SRBench: A Comprehensive Benchmark for Sequential Recommendation with Large Language Models

SRBench introduces a comprehensive evaluation framework for Sequential Recommendation models that combines Large Language Models with traditional neural network approaches. The benchmark addresses critical gaps in existing evaluation methodologies by incorporating fairness, stability, and efficiency metrics alongside accuracy, while establishing fair comparison mechanisms between LLM-based and neural network-based recommendation systems.

SRBench represents a significant advancement in how the machine learning community evaluates recommendation systems at a time when LLM integration into diverse applications has outpaced robust evaluation frameworks. The benchmark tackles a real industry problem: existing evaluation metrics prioritize accuracy while overlooking practical requirements like fairness and computational efficiency, creating an incomplete picture of model performance in production environments.

The research identifies a fundamental fairness issue in current benchmarks—they inadvertently disadvantage LLM-based approaches by using datasets and evaluation paradigms designed for traditional neural networks. This creates artificial performance disparities that don't reflect true capabilities. By establishing a unified input paradigm through prompt engineering, SRBench enables direct, meaningful comparisons between fundamentally different architectural approaches, which is essential as LLMs increasingly augment traditional ML systems.

The prompt-extractor-coupled mechanism addresses a practical challenge unique to LLM deployment: extracting structured, task-specific answers from unstructured model outputs. This engineering solution bridges the gap between LLM flexibility and production system requirements, making LLM integration more reliable and reproducible.

The insights from evaluating 13 models reveal that LLM-based recommenders exhibit popularity bias while failing to capture nuanced item quality signals—a finding with direct implications for e-commerce, content platforms, and streaming services.
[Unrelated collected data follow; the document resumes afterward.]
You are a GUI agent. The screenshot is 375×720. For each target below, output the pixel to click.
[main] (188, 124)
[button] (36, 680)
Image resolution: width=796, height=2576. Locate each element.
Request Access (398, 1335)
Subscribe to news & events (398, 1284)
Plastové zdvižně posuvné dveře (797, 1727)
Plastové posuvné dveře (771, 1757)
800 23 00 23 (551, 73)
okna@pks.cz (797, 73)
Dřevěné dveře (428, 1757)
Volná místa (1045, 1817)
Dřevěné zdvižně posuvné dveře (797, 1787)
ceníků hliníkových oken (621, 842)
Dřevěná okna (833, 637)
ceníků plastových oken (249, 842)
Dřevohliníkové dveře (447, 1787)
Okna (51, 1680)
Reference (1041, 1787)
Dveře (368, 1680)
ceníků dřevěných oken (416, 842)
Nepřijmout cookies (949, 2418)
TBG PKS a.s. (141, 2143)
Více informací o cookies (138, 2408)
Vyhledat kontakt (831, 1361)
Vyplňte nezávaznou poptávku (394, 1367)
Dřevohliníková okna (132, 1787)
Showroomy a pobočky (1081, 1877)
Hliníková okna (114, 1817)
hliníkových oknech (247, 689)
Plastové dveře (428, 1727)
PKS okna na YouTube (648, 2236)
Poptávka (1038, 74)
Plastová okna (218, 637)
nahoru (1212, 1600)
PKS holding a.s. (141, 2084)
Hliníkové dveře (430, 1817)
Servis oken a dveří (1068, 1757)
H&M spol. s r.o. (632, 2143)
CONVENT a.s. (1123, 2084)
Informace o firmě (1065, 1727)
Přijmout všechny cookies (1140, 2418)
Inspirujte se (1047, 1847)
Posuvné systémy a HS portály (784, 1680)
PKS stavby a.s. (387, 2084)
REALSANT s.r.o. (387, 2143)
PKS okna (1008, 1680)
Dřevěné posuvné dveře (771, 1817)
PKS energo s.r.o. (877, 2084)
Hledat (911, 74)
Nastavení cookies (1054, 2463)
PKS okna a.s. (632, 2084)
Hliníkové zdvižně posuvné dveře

This suggests LLM-based recommendation systems may require architectural modifications or specialized fine-tuning to capture quality signals effectively, opening opportunities for both researchers and practitioners to develop improved approaches.

• →SRBench establishes the first comprehensive benchmark covering accuracy, fairness, stability, and efficiency for sequential recommendation models.
• →LLM-based recommendation systems show systematic bias toward popular items while missing deeper quality signals compared to neural network baselines.
• →The unified prompt engineering paradigm enables fair performance comparison between structurally different model architectures.
• →Novel extraction mechanisms solve the practical problem of reliably converting unstructured LLM outputs into task-specific recommendations.
• →Current evaluation gaps in recommendation systems create misleading performance comparisons that don't reflect real-world production requirements.